A sprint triathlon is a short, fast triathlon that combines swimming, biking and running. For the sprint triathlon, the individual distances are a 750 m swim, 20 km bike ride and a 5 km run. Training for this event can be very technical and requires commitment and dedication to be successful. With a focused training program that covers every aspect of the race, you will be mentally and physically prepared for race day.
Training Frequency
Overtraining is a condition that can hinder improvements from training. To prevent overtraining, training frequency is important to gradually increase the intensity of each workout. Start at least eight weeks before the race to combine swimming, biking and running workouts. To be competitive, most professional triathletes will dedicate four months of training for one event. Regardless of the time you spend on training, spend at least two days each week working on a specific sport. For example, swim on Monday and Thursday, bike on Tuesday and Friday and run on Wednesday and Saturday.
Strength Training
With the short and fast sprint triathlon distance, power and strength is crucial for success. Incorporate strength training into the training program at least four days per week to increase strength and power. Focus on compound total body movements such as squats, lunges, dead lifts, pull-ups, push-ups and sit-ups.

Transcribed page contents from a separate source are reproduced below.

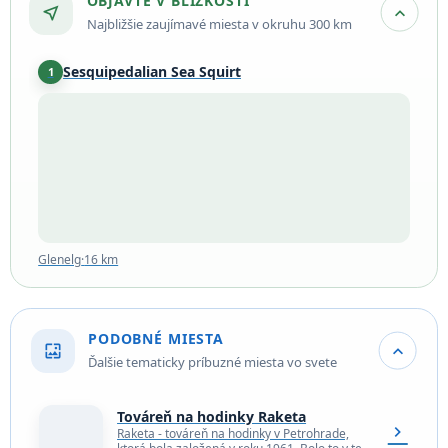
OBJAVTE V BLÍZKOSTI
near_me
expand_more
Najbližšie zaujímavé miesta v okruhu 300 km
Sesquipedalian Sea Squirt
1
Glenelg
·
16 km
Glenelg
·
16 km
PODOBNÉ MIESTA
wallpaper
expand_more
Ďalšie tematicky príbuzné miesta vo svete
Továreň na hodinky Raketa
chevron_right
Raketa - továreň na hodinky v Petrohrade,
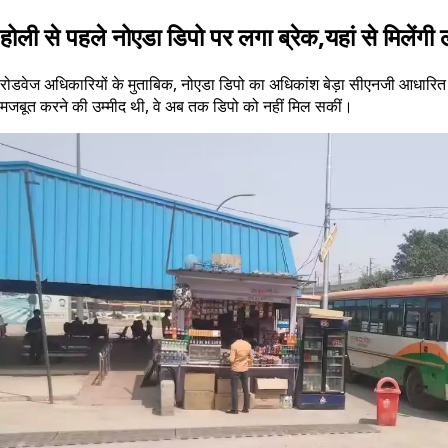
होली से पहले नोएडा डिपो पर लगा ब्रेक,यहां से मिलेंगी ल
रोडवेज अधिकारियों के मुताबिक, नोएडा डिपो का अधिकांश बेड़ा सीएनजी आधारित है
मजबूत करने की उम्मीद थी, वे अब तक डिपो को नहीं मिल सकीं।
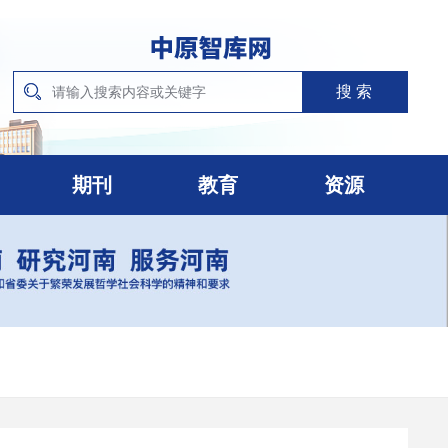
期刊
教育
资源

Perform each exercise for three sets and 10 to 15 repetitions per set.
Nutrition
Proper nutrition is often overlooked by many triathletes. Nutrition is the fuel that energizes your training. Without proper fuel, your gas tank will be empty and training can suffer. To maintain proper energy levels, consume a balanced diet consisting of meat, vegetables, nuts, seeds, fruit and no sugar. Avoid foods that may decrease performance, such as saturated fat, sodium, sugar, alcohol or processed foods.
Transitions
Time spent transitioning between the swim and the bike and the bike and the run can cost you crucial time in the sprint triathlon. There is no time to spare during the transitions as the competitors are quickly changing and moving to the next stage. Practice setting up your transition area with a towel to dry off your feet, cycling shoes, helmet, bib number and running shoes. During training, take time to run up to the area, change into the cycling equipment and hop on the back. Use a stopwatch to track the time it takes to transition between stages.
Mechanics
Spend time working on mechanics for the swim, bike and run. Improving mechanics can conserve energy for the bike and run as well as centralizing the power that you are generating into the pedals on the bike. Every ounce of energy that you can conserve for the run may be everything you need to catch the person in front of you.
Training Races
Enter local road races, swim meets or cycling races. Use these races to practice pre-race nutrition and to work on the mechanics of each sport. For example, if your goal is to run the 5 km split for the triathlon in 18 minutes, enter a local 5 km road race and run the race in under 18 minutes.